In this case, the Commercial Court provided useful guidance on the proper construction of a notification condition precedent in a public and product liability policy.

The case is also notable as the Court rejected the insurer’s argument that a duty of inquiry should be placed on the insured.

Background

An employee suffered a serious eye injury at work whilst using a Spenax gun. The employee sued his employer who, in turn, sued the Insured, Maccaferri Limited, who had hired the gun to the employer.

The employee’s accident occurred on 22 September 2011. The Insured received a solicitor’s letter almost two years later, on 18 July 2013, informing it that a claim was to be brought against it by the employer. The Insured notified its public and product liability insurer, Zurich a few days later on 22 July 2013.

The Insurer declined to provide an indemnity on the basis that the Insured had failed to comply with a condition precedent relating to notification which said:

“The Insured shall give notice in writing to the Insurer as soon as possible after the occurrence of any event likely to give rise to a claim with full particulars thereof.”

The Insurer argued that the Insured should have given notice by October 2011 (shortly after the accident occurred) or by June 2012.

The Insurer also argued that the use of the words “as soon as possible” indicated that the obligation to notify arises when an Insured could with reasonable diligence discover that an event was likely to give rise to a claim. The Insurer argued that this wording put an obligation on the Insured to proactively investigate whether a claim was likely, which the Insured here had failed to do.

Decision

In both instances, the Court (Mr Justice Knowles) rejected the Insurer’s arguments and found for the Insured. The Insurer was therefore obliged to indemnity the Insured.

Mr Justice Knowles held that the notification requirement of an event “likely to give rise to a claim” meant that there needed to be at least a “fifty percent chance that a claim against the Claimant would eventuate”. The Court held that the wording was merely a reference to the promptness with which notice should be given and did not indicate an implied duty of reasonable inquiry. Mr Justice Knowles held that there was “no room…for…a continuing or “rolling assessment” of claims being made against the Insured.

Applying the terms of the policy to the facts of the case, Mr Justice Knowles held that at the time of the accident, there had not been at least a 50% chance that a claim against the Insured would eventuate; it had only been a possibility. The accident could have been as a result of the fault of the gun, the fault in the use or no fault at all. The Court also found that the reference to the likely involvement of the Health & Safety Executive or forensic testing on the gun did not indicate that there was anything more than a possibility of a claim. The Court broadly accepted that a claim might still have been likely if it were a bad or vexatious claim, but this would depend upon the facts and did not aid the Insurer here.

Comment

This decision serves as a useful reminder for both insurers and policyholders that it is important to set out notice provisions in detail so as not to leave room for interpretation in the event of a dispute. This is particularly crucial when notifications are expressed to be a condition precedent, where any failure to comply means that the insurer can legitimately refuse a claim.
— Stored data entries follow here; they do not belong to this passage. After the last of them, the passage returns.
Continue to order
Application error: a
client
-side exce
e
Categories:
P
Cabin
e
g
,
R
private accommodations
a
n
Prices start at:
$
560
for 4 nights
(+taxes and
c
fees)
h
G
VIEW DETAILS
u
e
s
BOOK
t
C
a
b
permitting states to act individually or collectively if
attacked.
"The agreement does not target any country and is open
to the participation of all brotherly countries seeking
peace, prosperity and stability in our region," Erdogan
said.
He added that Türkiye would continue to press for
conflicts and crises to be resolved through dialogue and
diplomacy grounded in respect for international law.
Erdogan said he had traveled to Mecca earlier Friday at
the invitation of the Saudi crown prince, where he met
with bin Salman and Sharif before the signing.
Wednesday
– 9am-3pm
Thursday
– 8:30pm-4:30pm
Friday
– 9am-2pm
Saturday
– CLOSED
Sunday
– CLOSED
Parties must also consider carefully what wording to use in a notification clause. It is possible that this case may have been decided differently if the Insured was obliged to notify an event which “may give rise to a claim” as opposed to an event which was “likely to give rise to a claim” or a “circumstance” as opposed to an “event”.
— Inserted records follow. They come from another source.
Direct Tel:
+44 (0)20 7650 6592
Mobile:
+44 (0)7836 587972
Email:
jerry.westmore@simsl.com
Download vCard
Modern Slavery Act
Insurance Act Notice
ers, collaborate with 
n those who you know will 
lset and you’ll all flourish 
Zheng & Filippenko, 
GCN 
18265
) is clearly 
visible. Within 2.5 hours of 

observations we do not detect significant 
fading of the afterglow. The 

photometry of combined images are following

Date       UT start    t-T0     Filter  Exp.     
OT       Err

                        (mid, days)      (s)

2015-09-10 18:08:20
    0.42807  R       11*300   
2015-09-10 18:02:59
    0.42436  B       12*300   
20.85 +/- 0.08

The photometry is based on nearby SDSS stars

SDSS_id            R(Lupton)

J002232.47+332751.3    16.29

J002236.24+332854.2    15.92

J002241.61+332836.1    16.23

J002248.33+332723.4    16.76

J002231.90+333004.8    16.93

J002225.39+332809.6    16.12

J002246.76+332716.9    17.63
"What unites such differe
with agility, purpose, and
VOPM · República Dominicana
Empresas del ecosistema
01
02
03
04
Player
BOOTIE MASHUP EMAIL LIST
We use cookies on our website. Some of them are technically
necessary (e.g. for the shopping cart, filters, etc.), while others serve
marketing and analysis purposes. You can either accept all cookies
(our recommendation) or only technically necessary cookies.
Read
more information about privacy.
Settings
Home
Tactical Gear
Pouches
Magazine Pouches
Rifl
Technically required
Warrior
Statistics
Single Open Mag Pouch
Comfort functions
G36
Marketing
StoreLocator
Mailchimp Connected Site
This case will provide some comfort to policyholders when they are faced with an event where causation is not immediately ascertainable - there is no duty on a policyholder to proactively investigate. However, it will be interesting to see how the Court intends to reconcile this with the new duty of fair presentation under the Insurance Act 2015. This new duty will require policyholders to present every material circumstance which would influence the judgement of a prudent insurer or put the prudent insurer on notice when assessing a risk.